Post-apocalittico glamour

Creato il 17 aprile 2015 da Mcnab75

Arrivo in ritardo, ma arrivo.
Così, con lentezza non voluta, affronto film che altri hanno visto e recensito molti mesi fa. Ne parlo solo quando ne vale la pena, ritenendo, come è noto, abbastanza superfluo scrivere in questa sede delle recensioni per ogni cosa che mi passa davanti agli occhi (libri, film etc).
Per Oblivion (2013, regia di Joseph Kosinski) dunque ne vale la pena? Credo di sì, ma per ragioni non necessariamente legate al valore della storia rappresentata sul grande schermo.
Stiamo parlando di un film discreto, ma che non entrerà nei cult della fantascienza. Oblivion si avvale però di una fotografia eccezionale, nonché di una rappresentazione della nostra Terra, in versione post-apocalittica, diversa dal solito e per questo affascinante.

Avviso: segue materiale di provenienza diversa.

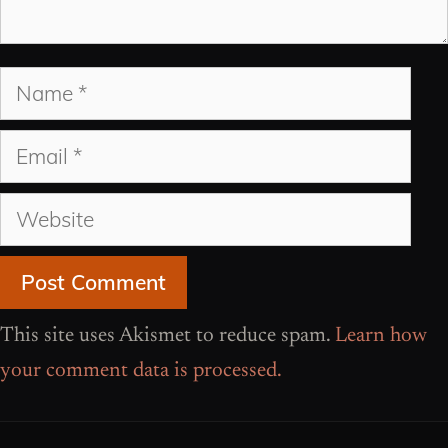
Name
Email
Website
This site uses Akismet to reduce spam.
Learn how
your comment data is processed.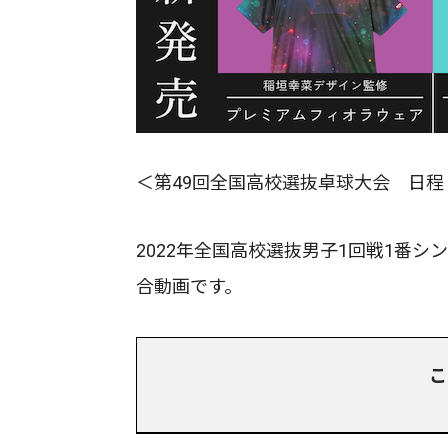
＜第49回全国高校選抜卓球大会 日程
2022年全国高校選抜男子1回戦1番シン
合動画です。
こ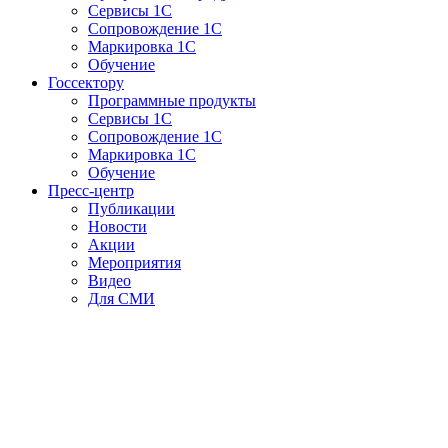
Сервисы 1С
Сопровождение 1С
Маркировка 1С
Обучение
Госсектору
Программные продукты
Сервисы 1С
Сопровождение 1С
Маркировка 1С
Обучение
Пресс-центр
Публикации
Новости
Акции
Мероприятия
Видео
Для СМИ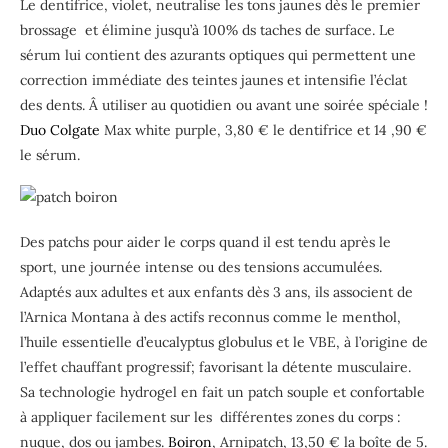
Le dentifrice, violet, neutralise les tons jaunes dès le premier
brossage
et élimine jusqu’à 100% ds taches de surface. Le
sérum lui contient des azurants optiques qui permettent une
correction immédiate des teintes jaunes et intensifie l’éclat
des dents. Â utiliser au quotidien ou avant une soirée spéciale !
Duo Colgate
Max white purple, 3,80 € le dentifrice et 14 ,90 €
le sérum.
Des patchs pour aider le corps quand il est tendu après le
sport, une journée intense ou des tensions accumulées.
Adaptés aux adultes et aux enfants dès 3 ans, ils associent de
l’Arnica Montana à des actifs reconnus comme le menthol,
l’huile essentielle d’eucalyptus globulus et le VBE, à l’origine de
l’effet chauffant progressif; favorisant la détente musculaire.
Sa technologie hydrogel en fait un patch souple et confortable
à appliquer facilement sur les différentes zones du corps :
nuque, dos ou jambes.
Boiron
, Arnipatch, 13,50 € la boîte de 5.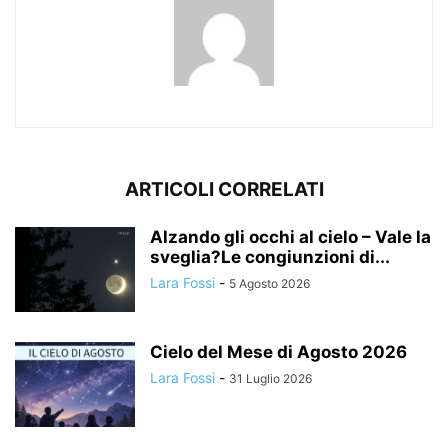
ARTICOLI CORRELATI
Alzando gli occhi al cielo – Vale la
sveglia?Le congiunzioni di...
Lara Fossi
-
5 Agosto 2026
Cielo del Mese di Agosto 2026
Lara Fossi
-
31 Luglio 2026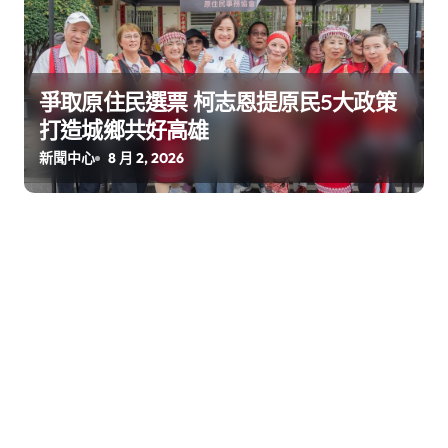
爭取原住民選票 柯志恩提原民5大政策
打造城鄉共好高雄
新聞中心
8 月 2, 2026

Nella seconda metà degli anni 2000 la Terra è stata devastata da una guerra nucleare che gli umani hanno combattuto e vinto contro gli invasori alieni. La Luna è stata distrutta e questo ha causato terremoti, tsunami e diversi sconvolgimenti che hanno reso il pianeta una landa desolata in cui è possibile solo scorgere qualche rovina di quel che è stato.
In seguito alla devastazione l’umanità è in esodo su Titano mentre sul nostro mondo gli ultimi impiegati si assicurano che i grossi macchinari che prosciugano le risorse naturali (per generare energia utile alla vita sul nuovo pianeta) non siano distrutti dai pochi alieni rimasti. Due di questi impiegati, quasi arrivati al termine del proprio impiego, si imbattono in alcuni astronauti lanciati nello spazio decenni prima ma ora atterrati rovinosamente, che il sistema inspiegabilmente riconosce come “minacce”. (Fonte: MYmovies)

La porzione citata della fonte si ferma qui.